Oil prices climbed as traders assessed the impact of supply disruptions in the Black Sea region and market volatility stemming from former U.S. President Trump's reported plan to acquire Greenland.
The front-month WTI contract for February delivery, which expired on Tuesday, rose 1.5%, settling above $60 per barrel. The more actively traded March contract saw a similar increase.
Supply disruptions provided support for prices, as Kazakhstan's largest oil producer recently suspended production at the Tengiz and Korolev fields following a generator fire. Reports indicated that the Tengiz field would remain shut down for an additional seven to ten days.
Kazakhstan had already reduced crude output after drone attacks impacted the loading terminal of the Caspian Pipeline Consortium (CPC) located in Russia.
"Crude is higher this morning due to ongoing concerns about CPC loadings, which remain restricted following recent attacks in Ukraine," noted Rebecca Babin, Senior Energy Trader at CIBC Private Wealth Group. "At the same time, broader geopolitical risks remain elevated, keeping traders attuned to related news."
Trump once again lashed out at allies on social media, prompting a firm response from Europe to his economic threats, which were linked to the objective of acquiring Greenland.

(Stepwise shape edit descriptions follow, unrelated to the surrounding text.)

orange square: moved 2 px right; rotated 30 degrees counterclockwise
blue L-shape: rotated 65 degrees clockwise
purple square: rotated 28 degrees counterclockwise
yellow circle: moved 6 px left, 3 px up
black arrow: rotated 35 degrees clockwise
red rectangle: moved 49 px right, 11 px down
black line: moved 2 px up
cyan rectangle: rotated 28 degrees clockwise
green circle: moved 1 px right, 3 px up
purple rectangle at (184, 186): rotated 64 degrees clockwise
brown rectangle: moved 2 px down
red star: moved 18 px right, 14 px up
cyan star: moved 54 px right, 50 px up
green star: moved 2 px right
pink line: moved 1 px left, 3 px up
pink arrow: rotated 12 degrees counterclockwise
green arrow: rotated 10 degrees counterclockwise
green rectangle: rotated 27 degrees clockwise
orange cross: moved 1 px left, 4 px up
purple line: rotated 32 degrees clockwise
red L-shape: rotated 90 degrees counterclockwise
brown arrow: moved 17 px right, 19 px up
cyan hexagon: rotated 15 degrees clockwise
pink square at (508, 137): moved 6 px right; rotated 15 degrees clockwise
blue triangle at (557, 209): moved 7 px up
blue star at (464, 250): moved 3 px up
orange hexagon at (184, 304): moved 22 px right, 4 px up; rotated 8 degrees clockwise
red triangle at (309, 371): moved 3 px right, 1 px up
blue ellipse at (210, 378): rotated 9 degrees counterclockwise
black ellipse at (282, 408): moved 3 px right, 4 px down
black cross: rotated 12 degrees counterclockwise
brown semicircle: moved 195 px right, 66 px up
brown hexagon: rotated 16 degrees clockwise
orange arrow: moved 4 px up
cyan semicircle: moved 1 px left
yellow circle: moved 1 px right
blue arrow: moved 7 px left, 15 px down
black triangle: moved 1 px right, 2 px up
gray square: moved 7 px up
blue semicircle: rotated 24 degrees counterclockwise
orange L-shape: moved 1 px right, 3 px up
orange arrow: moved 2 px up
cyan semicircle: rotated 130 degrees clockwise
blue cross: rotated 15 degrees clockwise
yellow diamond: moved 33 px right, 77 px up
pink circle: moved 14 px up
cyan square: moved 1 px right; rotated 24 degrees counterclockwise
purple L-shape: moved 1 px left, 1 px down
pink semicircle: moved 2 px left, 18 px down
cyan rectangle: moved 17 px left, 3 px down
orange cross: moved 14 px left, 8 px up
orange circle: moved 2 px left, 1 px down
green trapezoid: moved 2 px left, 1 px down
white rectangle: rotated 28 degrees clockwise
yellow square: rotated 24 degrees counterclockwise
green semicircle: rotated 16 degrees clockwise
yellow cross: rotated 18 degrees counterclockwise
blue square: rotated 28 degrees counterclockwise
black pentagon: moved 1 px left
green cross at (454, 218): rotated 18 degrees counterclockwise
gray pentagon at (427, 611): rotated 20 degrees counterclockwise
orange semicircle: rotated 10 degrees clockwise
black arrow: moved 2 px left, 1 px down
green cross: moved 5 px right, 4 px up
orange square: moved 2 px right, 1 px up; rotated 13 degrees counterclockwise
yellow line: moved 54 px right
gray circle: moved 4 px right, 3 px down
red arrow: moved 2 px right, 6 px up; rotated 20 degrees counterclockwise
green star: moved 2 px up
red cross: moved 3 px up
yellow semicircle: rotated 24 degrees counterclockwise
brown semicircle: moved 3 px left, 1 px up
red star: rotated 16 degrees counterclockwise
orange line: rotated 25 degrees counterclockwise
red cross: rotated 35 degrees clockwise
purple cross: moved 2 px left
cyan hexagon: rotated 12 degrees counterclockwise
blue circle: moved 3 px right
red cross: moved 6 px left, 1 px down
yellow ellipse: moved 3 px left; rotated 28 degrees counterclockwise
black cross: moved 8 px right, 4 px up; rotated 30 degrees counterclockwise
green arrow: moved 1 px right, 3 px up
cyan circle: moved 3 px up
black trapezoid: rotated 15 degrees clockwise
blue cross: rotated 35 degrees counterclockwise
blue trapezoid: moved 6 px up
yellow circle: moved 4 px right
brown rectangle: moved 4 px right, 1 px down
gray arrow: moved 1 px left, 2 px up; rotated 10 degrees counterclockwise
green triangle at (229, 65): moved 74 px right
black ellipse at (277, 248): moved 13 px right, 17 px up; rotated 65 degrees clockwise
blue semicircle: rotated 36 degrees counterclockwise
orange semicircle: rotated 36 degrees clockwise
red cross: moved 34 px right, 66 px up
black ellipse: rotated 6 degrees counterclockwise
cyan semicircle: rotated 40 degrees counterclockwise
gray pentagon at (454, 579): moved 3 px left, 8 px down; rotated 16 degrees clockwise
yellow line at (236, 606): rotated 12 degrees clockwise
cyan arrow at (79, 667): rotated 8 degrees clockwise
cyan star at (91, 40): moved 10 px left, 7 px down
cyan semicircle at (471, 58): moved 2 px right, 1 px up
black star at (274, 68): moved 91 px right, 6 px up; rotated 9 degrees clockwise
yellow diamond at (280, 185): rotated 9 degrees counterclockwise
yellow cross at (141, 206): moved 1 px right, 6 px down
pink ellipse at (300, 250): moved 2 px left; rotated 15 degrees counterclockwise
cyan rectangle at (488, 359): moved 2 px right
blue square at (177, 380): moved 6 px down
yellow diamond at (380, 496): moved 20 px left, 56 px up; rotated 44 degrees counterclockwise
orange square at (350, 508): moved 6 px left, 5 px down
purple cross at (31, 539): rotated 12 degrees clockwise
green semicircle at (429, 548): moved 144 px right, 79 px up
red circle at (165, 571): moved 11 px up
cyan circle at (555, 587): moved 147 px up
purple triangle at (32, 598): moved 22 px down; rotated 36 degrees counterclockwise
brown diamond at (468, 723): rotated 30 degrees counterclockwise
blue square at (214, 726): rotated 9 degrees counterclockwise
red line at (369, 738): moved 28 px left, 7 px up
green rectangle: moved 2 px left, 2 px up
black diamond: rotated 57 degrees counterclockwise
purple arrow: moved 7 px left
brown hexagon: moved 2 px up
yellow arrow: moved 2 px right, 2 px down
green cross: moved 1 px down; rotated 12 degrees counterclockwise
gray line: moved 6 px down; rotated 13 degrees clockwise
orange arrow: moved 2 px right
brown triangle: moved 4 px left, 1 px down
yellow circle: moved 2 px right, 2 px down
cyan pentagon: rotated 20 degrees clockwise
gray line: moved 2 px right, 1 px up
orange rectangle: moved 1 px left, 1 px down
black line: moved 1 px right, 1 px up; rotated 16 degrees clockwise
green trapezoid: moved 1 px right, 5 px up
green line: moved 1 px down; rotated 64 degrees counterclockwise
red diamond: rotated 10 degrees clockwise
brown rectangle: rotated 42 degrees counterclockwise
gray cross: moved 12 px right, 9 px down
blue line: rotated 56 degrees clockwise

The escalating tensions weighed on stock markets, drove gold and silver prices to record highs, and sparked concerns about a U.S.-Europe trade war. However, the direct impact on crude oil prices has so far been more moderate.
The expiring February WTI crude contract settled 1.5% higher at $60.34 per barrel.
The more active March contract gained 1.7%, reaching $60.36 per barrel.
March Brent crude rose 1.5%, settling at $64.92 per barrel.